Start of DATASET EXTRACT

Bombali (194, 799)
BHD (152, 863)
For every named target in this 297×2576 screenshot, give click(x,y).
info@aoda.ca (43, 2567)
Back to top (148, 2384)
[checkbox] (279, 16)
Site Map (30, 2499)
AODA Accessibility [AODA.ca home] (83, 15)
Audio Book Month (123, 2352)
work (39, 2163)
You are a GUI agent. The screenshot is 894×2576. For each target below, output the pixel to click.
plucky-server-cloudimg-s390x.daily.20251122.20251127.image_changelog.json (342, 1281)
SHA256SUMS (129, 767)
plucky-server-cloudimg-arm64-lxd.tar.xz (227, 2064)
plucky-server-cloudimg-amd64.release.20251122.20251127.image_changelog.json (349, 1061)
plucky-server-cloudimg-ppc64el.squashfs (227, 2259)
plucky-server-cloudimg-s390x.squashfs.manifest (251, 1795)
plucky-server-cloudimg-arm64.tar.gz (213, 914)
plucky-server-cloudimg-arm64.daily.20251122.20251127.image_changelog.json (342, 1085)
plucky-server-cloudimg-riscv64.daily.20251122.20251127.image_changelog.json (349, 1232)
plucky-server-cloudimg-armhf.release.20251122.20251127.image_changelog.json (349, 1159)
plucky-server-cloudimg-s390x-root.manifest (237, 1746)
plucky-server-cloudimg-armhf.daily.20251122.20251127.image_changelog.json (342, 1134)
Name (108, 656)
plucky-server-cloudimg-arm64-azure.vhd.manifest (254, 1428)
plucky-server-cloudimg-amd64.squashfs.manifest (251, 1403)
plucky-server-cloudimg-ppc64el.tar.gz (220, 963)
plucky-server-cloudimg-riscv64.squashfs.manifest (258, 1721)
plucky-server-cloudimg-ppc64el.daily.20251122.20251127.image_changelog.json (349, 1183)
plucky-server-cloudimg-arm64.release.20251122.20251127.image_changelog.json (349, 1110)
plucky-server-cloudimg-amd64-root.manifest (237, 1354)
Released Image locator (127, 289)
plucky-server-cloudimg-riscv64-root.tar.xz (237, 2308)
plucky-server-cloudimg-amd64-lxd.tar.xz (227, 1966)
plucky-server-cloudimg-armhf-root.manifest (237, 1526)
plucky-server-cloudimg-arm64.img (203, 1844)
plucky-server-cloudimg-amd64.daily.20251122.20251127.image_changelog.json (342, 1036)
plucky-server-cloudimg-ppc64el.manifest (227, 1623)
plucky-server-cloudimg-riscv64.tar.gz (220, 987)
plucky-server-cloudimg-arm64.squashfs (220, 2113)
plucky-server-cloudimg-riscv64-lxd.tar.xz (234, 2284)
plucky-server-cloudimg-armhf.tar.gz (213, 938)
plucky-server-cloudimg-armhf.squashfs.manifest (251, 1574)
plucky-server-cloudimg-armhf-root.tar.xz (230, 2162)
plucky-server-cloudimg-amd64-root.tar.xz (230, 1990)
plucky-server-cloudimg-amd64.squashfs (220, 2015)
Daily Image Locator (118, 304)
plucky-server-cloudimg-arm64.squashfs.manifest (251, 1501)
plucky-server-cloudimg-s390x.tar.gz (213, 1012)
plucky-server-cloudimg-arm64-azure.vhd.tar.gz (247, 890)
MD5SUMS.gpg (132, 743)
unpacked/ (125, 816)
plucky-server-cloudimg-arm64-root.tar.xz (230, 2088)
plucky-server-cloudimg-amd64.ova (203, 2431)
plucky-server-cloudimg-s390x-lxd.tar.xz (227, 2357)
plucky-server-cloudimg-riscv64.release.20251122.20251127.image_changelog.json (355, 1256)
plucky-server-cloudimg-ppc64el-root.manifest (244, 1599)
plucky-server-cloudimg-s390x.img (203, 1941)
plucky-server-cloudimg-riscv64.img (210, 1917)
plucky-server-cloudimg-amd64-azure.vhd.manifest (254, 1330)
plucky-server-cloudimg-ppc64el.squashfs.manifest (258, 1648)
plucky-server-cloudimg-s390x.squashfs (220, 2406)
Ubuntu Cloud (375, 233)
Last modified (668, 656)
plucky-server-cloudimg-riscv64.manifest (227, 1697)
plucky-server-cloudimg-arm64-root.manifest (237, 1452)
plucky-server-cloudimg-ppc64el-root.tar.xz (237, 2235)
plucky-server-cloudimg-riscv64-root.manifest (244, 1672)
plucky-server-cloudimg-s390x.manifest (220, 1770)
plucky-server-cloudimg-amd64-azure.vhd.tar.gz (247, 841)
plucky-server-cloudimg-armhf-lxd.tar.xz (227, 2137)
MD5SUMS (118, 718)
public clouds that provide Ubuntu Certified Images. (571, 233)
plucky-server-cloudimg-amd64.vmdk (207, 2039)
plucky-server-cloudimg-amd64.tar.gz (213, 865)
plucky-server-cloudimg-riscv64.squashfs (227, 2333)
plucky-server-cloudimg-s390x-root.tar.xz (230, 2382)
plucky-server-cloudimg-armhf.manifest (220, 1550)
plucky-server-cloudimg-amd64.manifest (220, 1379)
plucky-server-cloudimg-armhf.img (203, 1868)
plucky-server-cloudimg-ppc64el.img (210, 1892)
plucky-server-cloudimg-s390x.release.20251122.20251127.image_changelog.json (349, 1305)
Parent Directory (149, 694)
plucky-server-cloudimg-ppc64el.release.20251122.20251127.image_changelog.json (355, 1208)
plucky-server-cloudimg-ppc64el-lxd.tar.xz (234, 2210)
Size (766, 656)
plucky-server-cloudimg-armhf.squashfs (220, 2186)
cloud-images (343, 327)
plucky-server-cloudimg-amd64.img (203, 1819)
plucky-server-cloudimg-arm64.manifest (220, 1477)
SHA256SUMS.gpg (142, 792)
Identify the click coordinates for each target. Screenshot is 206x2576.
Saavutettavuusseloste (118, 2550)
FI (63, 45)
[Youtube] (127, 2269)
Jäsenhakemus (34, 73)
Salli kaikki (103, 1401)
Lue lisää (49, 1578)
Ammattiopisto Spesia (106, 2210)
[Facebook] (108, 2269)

End of DATASET EXTRACT

- YOUR INSTRUCTIONS
The "Parent Directory (149, 694)" line through the last line above: set these down exactly and add nothing else.

- SOLUTION FOR THIS EXERCISE
Parent Directory (149, 694)
plucky-server-cloudimg-ppc64el.release.20251122.20251127.image_changelog.json (355, 1208)
plucky-server-cloudimg-ppc64el-lxd.tar.xz (234, 2210)
Size (766, 656)
plucky-server-cloudimg-armhf.squashfs (220, 2186)
cloud-images (343, 327)
plucky-server-cloudimg-amd64.img (203, 1819)
plucky-server-cloudimg-arm64.manifest (220, 1477)
SHA256SUMS.gpg (142, 792)
Identify the click coordinates for each target. Screenshot is 206x2576.
Saavutettavuusseloste (118, 2550)
FI (63, 45)
[Youtube] (127, 2269)
Jäsenhakemus (34, 73)
Salli kaikki (103, 1401)
Lue lisää (49, 1578)
Ammattiopisto Spesia (106, 2210)
[Facebook] (108, 2269)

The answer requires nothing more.